Durham Doctoral Teaching Fellowship: Carbon dioxide detection by nucleic acids

As the chemical industry prepares to decarbonise to deliver Net Zero emissions targets, there is a need to transform the sector’s sources of energy, raw materials, and structure. The production of chemicals via fossil fuels is central to the modern economy and consumes 10% of global energy demand while releasing 7% of global CO₂ emissions. Solar energy is the most abundant source of energy on earth, and innovations that harness solar energy, while also transforming CO₂ emissions into valuable chemicals, have the potential to become the pillar of a low-carbon and sustainable industry.

This PhD project will understand how CO₂ is sensed to modulate the biology of key organisms in sustainable industry.

Carbon dioxide is the substrate for photosynthesis and is incorporated into sugars using chemical energy and reducing power produced via light energy. There is, unsurprisingly, considerable research toward understanding photosynthesis and carbon dioxide fixation. Improvements in the efficiency of these processes have application in photosynthetic micro-organisms as bio-factories for high-value chemical production.

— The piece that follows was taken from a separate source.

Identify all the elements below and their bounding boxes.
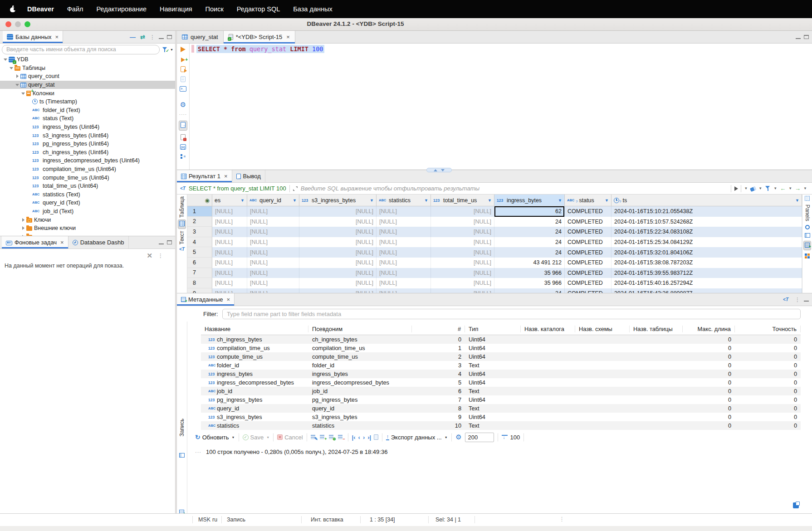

Cyanobacteria are useful bio-factories for the production of high-value chemicals. Metabolic engineering of cyanobacteria is attractive because of their inherent high biomass yield per unit surface area and the potential for CO₂ mitigation during production. A key challenge for the use of cyanobacteria as bio-factories is to understand how they sense CO₂ to adapt their physiology.

This PhD will address this challenge. The supervisory team has specific expertise in supervising multidisciplinary projects at the biosciences-chemistry interface and in identifying CO₂ targets.

This expertise will be developed in three ways through three objectives.

1. Use a combination of physical chemistry, organic synthesis, chromatography, mass spectrometry and nuclear magnetic resonance to demonstrate that CO₂ can bind nucleosides and small nucleic acids.
2. Use competition binding assays to demonstrate that host cyanobacterial nucleic acids possess CO₂ binding sites. Develop a high throughput screen based on the Oxford Nanopore to identify CO₂ binding sites in cyanobacterial RNA.
3. Understanding the impact of the identified RNA on cyanobacterial CO₂ handling.

The student will experience training in Biosciences and Chemistry

Biosciences-Molecular biology, protein expression and purification, nucleic acid purification, microbial culture and handling. Chemistry-Chemical handling, potentiometry, NMR, nucleic acid chemistry, organic synthesis. Interdisciplinary-Mass spectrometry, chromatography, data handling and analysis, computational skills.

Please contact Professor Martin Cann ([email protected]) or Professor David Hodgson ([email protected]) for informal enquiries.

The studentship is a Durham Doctoral Teaching Fellowship (DDTF). Successful candidates will pursue their research programme and also support the degree programme in Biochemistry/Biotechnology in the Department of Biosciences. The student will develop skills in tutorial delivery, academic support, and assist in the delivery of practicals. This opportunity will give the postgraduate student a diverse teaching and research portfolio.

The ideal candidate will have an undergraduate background in biosciences, independently or in combination with another discipline, preferably with biochemistry and/or biological chemistry knowledge.